Navigate to Building Configuration | Dependencies" and add corresponding snapshot and artifact (
bin => context) dependencies.
Add three build steps to your configuration:
The final configuration setup should look like the following:
Run a Delivery Configuration
The code above highlights the first unique feature of deployment build configurations: its default settings differ from the settings of regular configurations.
The Allow triggering personal builds option is disabled.
The Total maximum builds in the configuration is limited to 1 to avoid potential issues caused by multiple builds trying to access the same delivery destination simultaneously.
Other unique features of deployment build configurations include:
The button that starts a deployment build is called Deploy instead of Run.
You can deploy artifacts directly from configurations that produced them. Open the details of a finished regular build and click Deploy under the "Deployments" section.
When a deployment build starts, you can track its progress from the "Deployments" section. When it finishes, the Redeploy button appears. This button allows you to re-run the delivery routine.
If a build configuration's artifacts are already deployed, earlier builds warn users that triggering a deployment configuration will override newer deliveries.
The Changes and Change Log tabs of TeamCity projects, configurations, and individual builds allow you to click revision numbers to view detailed information about each change.
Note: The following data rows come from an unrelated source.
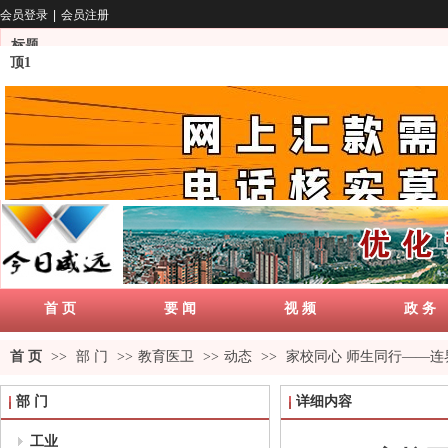
会员登录
|
会员注册
标题
顶1
首 页
要 闻
视 频
政 务
首 页
>>
部 门
>>
教育医卫
>>
动态
>>
家校同心 师生同行——
部 门
详细内容
工业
If your pipeline has delivery configurations, this change details page displays the Deployments tab that allows you to quickly identify when this change was delivered for the first time.
Regular build configurations show builds with the latest changes first. Deployment configurations arrange their builds chronologically.
Add More Delivery Configurations
Navigate to the "Deploy Console (Windows)" configuration settings and click Actions | Copy Configuration to create three copies of your delivery configuration.
Modify the new copies as follows:
Deploy Web (Windows) — uses instructions from
context/web.linux.dockerfileto build an image and pushes this image into a separate "docker_username/clock-web" registry.
Deploy Console (Linux) — has snapshot and artifact dependencies to the Build console & web (linux-x64) configuration. Utilizes a different, Linux-based image in its build steps.
Deploy Web (Linux) — both of the above.
Navigate to the parent (topmost) project and create a new step-less configuration next to the existing "Build All". Call this new configuration "Deploy All" and set its type to "Deployment".
In the "Deploy All" configuration settings, add snapshot dependencies to all four individual "Deploy..." configurations.
You should end up with four independent deployment configurations and two configurations on the main project level that conveniently run all building and deployment tasks.
Note that with this setup, build results pages of individual "Build..." configuration builds show multiple options in their "Deployments" section. When a build finishes, you can trigger any related deployment target.
The final configs of all "Deploy..." configurations is shown below.
Set Up User Permissions
The Administration | User Management section allow you to set up per-project user roles and permissions. Consider the following example.
User "Alice" has the "Project Developer" role for the entire parent project. This role grants the same permissions in both "Building Configurations" and "Deployment Configurations" subprojects.
User "Bob" is "Project Developer" in "Building Configurations" and "Project Viewer" in "Deployment Configurations".
In this setup, Alice can trigger building and deployment tasks, whereas Bob cannot start delivery. When Bob browses build results of any "Build..." configuration, TeamCity does not show the "Deployments" section.
TeamCity does not currently allow you to set roles and permissions on a build configuration scope. As a result, you cannot set up permissions that would allow Bob to run "Build All" builds but prevent them from triggering "Deploy All" builds. To work around this issue, move these aggregate configurations into corresponding subprojects.